Por Verónica Ojeda / Téc. en Parquización
Urbana y Rural
veronicaojeda48@hotmail.com
Cómo empezar a relatar esta historia si ni
siquiera yo sé dónde comienza. Bueno, creo que más o menos así…
Recién caía la tarde, tarde fría de invierno
bien instalado, cuando despertó de la siesta que religiosamente hacía a diario,
refregándose los ojos y dando estirón de brazos inauguró el momento de trabajo
que, seguramente, lo iba a mantener en vela toda la noche o buena parte de
ella.
Se asomó a la ventana y miró a través del
vidrio medio empañado, como si buscara algo nuevo en esa vista que hacía unos
días, desde que había llegado a ese pueblo, era su horizonte, el que le iba a
traer la inspiración que andaba buscando hacía un tiempo.

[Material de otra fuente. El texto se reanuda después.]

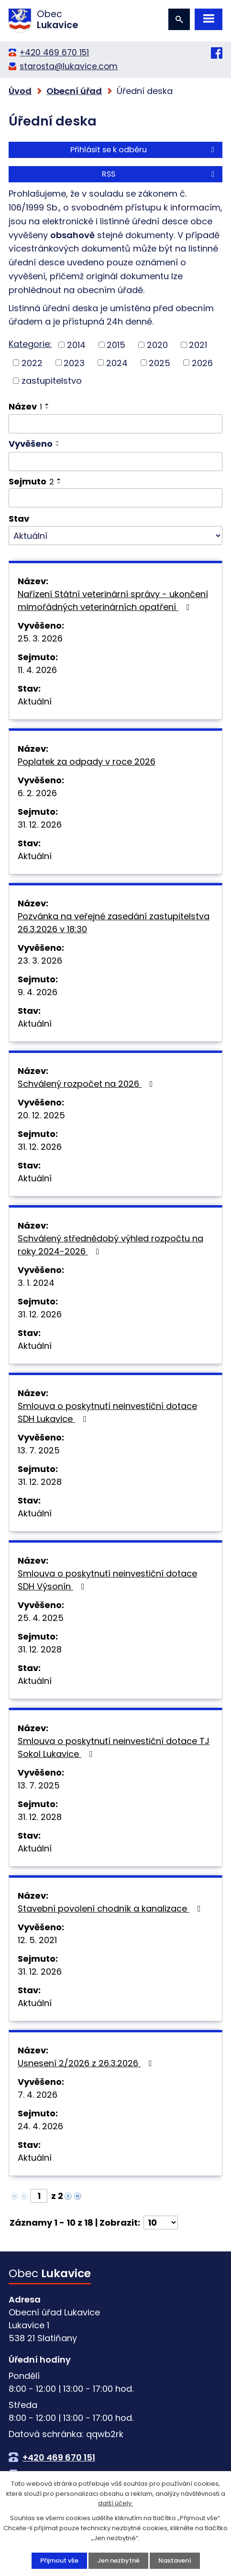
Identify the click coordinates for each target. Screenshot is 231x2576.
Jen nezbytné (118, 2560)
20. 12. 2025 (41, 1115)
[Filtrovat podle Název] (115, 423)
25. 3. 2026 (40, 638)
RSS (160, 173)
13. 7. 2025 (39, 1450)
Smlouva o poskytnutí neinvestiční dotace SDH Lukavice (107, 1412)
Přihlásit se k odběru (144, 149)
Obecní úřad (74, 91)
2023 (74, 362)
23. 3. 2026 (40, 961)
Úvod (20, 91)
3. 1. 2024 (36, 1283)
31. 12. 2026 (40, 825)
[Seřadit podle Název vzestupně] (47, 404)
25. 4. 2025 (41, 1618)
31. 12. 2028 (40, 1482)
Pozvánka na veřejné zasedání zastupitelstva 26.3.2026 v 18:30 (113, 922)
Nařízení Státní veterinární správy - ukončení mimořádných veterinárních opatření (113, 600)
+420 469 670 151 (54, 52)
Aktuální (35, 701)
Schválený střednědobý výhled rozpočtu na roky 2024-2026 (110, 1244)
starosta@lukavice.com (69, 66)
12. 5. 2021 (37, 1940)
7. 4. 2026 (37, 2095)
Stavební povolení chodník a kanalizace (111, 1908)
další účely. (115, 2503)
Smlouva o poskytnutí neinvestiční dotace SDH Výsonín (107, 1579)
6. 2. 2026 (37, 793)
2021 (198, 345)
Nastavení (174, 2560)
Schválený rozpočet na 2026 (87, 1084)
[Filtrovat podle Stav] (115, 535)
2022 (32, 362)
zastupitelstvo (52, 381)
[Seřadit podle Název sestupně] (47, 408)
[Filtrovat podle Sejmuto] (115, 497)
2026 (202, 362)
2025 (159, 362)
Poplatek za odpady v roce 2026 (86, 762)
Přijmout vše (59, 2560)
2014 (76, 345)
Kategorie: (30, 344)
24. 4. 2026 (40, 2126)
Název (25, 406)
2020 (157, 345)
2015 (116, 345)
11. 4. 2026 (37, 670)
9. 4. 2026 (37, 992)
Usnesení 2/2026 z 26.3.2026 (87, 2063)
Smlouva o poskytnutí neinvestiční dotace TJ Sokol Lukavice (113, 1747)
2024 (117, 362)
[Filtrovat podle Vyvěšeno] (115, 461)
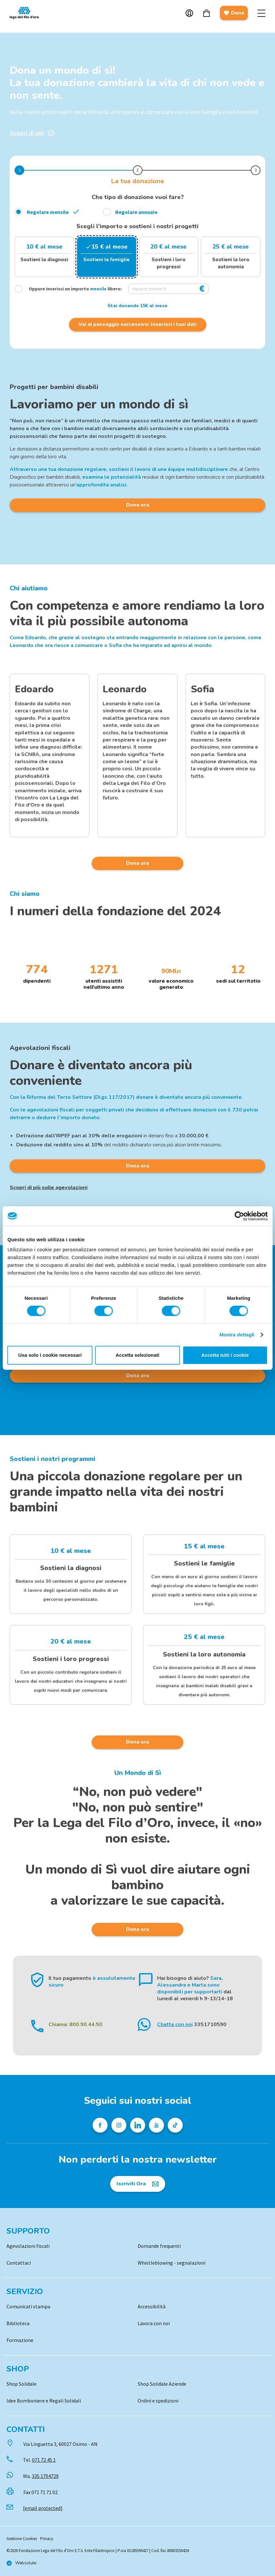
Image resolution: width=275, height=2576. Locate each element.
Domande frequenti (159, 2246)
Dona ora (137, 504)
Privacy (46, 2538)
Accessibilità (152, 2306)
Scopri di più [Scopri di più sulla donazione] (32, 133)
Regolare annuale (136, 212)
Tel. (39, 2460)
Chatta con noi (175, 2024)
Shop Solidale (21, 2384)
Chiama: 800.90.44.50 (75, 2024)
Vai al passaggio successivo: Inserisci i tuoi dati (137, 324)
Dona (233, 13)
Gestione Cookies (21, 2538)
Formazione (19, 2340)
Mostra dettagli (236, 1334)
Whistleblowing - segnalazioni (171, 2262)
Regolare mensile (47, 212)
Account (189, 13)
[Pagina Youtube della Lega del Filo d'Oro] (156, 2125)
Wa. (41, 2476)
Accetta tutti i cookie (225, 1355)
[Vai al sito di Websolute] (21, 2563)
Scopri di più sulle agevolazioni (48, 1187)
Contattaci (18, 2262)
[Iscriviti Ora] (137, 2183)
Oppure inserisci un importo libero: (69, 289)
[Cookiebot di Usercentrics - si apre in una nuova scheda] (239, 1216)
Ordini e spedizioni (158, 2400)
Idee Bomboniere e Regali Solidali (43, 2400)
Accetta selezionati (137, 1355)
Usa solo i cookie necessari (50, 1355)
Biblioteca (17, 2323)
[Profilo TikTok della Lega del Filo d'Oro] (175, 2125)
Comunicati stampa (28, 2306)
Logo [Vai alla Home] (26, 13)
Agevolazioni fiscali (28, 2246)
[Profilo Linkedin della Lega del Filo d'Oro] (138, 2125)
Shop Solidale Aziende (162, 2384)
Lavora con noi (154, 2323)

Se pasaba horas
mirando las montañas como pretendiendo grabar en su retina esa imagen, para
poder recordarla cuando estuviera lejos. Quizás pensaba en las musas bajando
desde la cima, deslizándose por los senderos cubiertos de nieve, bulliciosas, vivaces,
yendo a su encuentro. Era testigo de las puestas de sol, momento sagrado si lo
hay en el lugar, el astro parece no querer irse nunca y pincela la tierra de
rojos y rosas, hasta que al fin se oculta.
La pava chirriante pospuso el instante de
silencio, la hora del té con aromas frutados, emanando vapores dulces que
perfumaban todo el living creando el clima perfecto para el momento de la
escritura.
Sentándose en su sillón Thonet, acomodó el
almohadón, preparó su ordenador y cual pianista en pleno concierto, comenzó el
tipeo con un ritmo constante, y sin detenerse plasmó en aquellas páginas el
comienzo de lo que sería el final de su novela. Cada sonido de su teclado, cada
letra, cada pensamiento se le hacía cada vez más y más claro, la trama se iba
cerrando.
Pasaron tres días y con la serenidad y la
complacencia de quien ha logrado su propósito, nostálgico pero feliz,
preparó sus valijas para emprender el regreso a su ciudad, la ropa de abrigo,
algunos libros que le sirven de cimiento para las noches de duda e insomnio,
las pantuflas fundamentales e inspiradoras para el momento de trabajar, algunos
productos del lugar como para no perder la costumbre de sentir esos olores, el
pasaje.
Pasaron algunos meses y esa novela escrita
entre la vista de las sierras y el aroma a té frutado, tomó la forma de un
libro con ese perfume característico, mezcla de tinta y papel; en la tapa una
foto de aquel lugar, la misma que llevaba en su retina. Llegada la primavera
sintió la necesidad de volver al paraje que lo había inspirado, quiso
caminar por esas callecitas angostas y en pendiente, de arquitecturas
pintorescas, coloridas, ríos de piedras y donde el sol no quiere marcharse.
Algo que no sabía bien qué era, lo llevaba
nuevamente a ese lugar, posiblemente el comienzo de una nueva historia,
perfumada esta vez, quien sabe… ¿de canela y miel?